**What is required**
From the entries below, output the line with "relacionados con su" and each following line up to and including the line with "de identidad.", exactly as written.

(Records from a collection)

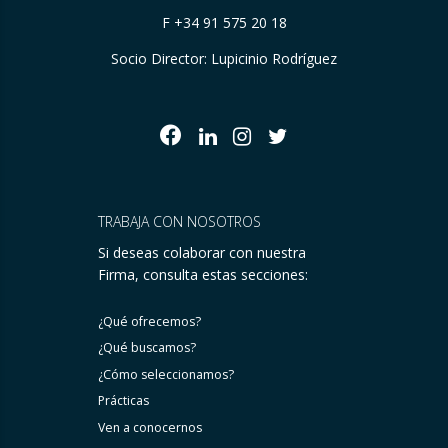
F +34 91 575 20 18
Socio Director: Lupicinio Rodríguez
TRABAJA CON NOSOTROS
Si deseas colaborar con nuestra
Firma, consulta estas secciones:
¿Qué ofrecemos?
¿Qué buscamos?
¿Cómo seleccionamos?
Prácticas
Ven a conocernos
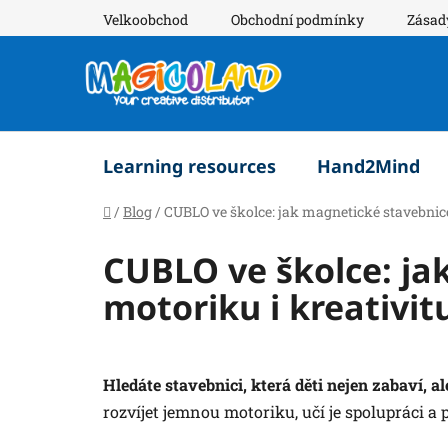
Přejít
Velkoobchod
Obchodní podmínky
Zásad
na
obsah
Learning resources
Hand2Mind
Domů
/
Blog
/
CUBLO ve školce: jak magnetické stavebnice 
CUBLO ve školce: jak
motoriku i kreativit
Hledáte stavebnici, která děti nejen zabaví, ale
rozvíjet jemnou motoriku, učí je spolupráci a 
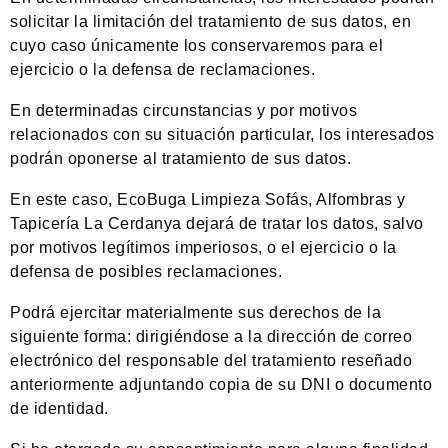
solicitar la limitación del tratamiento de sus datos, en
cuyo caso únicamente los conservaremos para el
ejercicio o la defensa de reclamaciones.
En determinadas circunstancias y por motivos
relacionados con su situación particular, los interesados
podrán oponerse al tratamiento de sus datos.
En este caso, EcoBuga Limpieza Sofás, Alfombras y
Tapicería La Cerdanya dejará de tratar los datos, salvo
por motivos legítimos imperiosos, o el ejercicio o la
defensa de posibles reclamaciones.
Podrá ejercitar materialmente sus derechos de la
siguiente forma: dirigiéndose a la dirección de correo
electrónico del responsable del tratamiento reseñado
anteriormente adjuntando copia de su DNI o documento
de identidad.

--

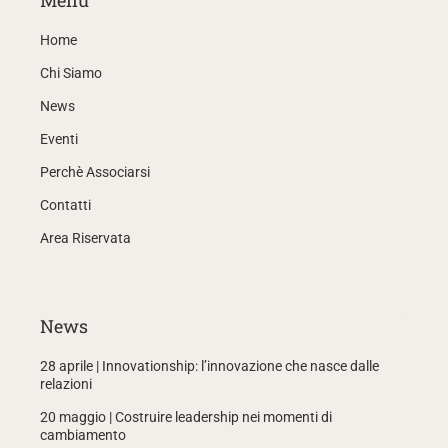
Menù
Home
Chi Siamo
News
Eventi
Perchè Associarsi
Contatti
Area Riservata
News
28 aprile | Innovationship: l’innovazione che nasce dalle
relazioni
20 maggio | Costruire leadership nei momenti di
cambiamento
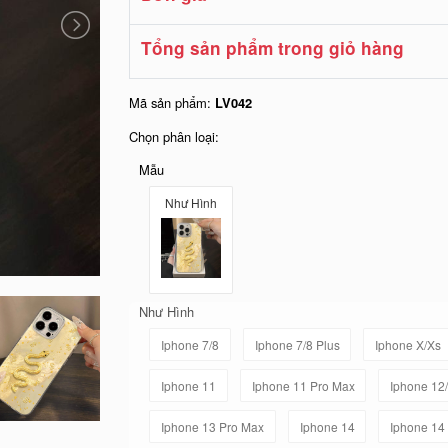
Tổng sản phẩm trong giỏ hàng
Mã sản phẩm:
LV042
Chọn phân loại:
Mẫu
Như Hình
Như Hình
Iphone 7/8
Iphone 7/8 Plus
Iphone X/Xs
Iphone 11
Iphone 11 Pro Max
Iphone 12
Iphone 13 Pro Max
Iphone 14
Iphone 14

**Answer section**
relacionados con su situación particular, los interesados
podrán oponerse al tratamiento de sus datos.
En este caso, EcoBuga Limpieza Sofás, Alfombras y
Tapicería La Cerdanya dejará de tratar los datos, salvo
por motivos legítimos imperiosos, o el ejercicio o la
defensa de posibles reclamaciones.
Podrá ejercitar materialmente sus derechos de la
siguiente forma: dirigiéndose a la dirección de correo
electrónico del responsable del tratamiento reseñado
anteriormente adjuntando copia de su DNI o documento
de identidad.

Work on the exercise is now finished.